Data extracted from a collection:
--

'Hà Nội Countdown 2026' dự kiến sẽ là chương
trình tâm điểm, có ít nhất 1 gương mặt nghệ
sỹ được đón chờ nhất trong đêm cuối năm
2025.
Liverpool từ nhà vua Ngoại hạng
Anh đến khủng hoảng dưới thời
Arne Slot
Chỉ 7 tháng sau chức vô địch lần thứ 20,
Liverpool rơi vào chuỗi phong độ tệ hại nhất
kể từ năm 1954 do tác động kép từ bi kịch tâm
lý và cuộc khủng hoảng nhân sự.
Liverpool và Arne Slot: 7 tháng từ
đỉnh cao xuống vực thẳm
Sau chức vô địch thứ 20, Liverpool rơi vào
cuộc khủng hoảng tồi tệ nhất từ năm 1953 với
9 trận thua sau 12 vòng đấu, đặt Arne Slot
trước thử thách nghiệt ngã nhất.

--

Goal of the exercise: Reproduce each line of the entries in which the word "Liverpool" is found.

Solution:
Liverpool từ nhà vua Ngoại hạng
Liverpool rơi vào chuỗi phong độ tệ hại nhất
Liverpool và Arne Slot: 7 tháng từ
Sau chức vô địch thứ 20, Liverpool rơi vào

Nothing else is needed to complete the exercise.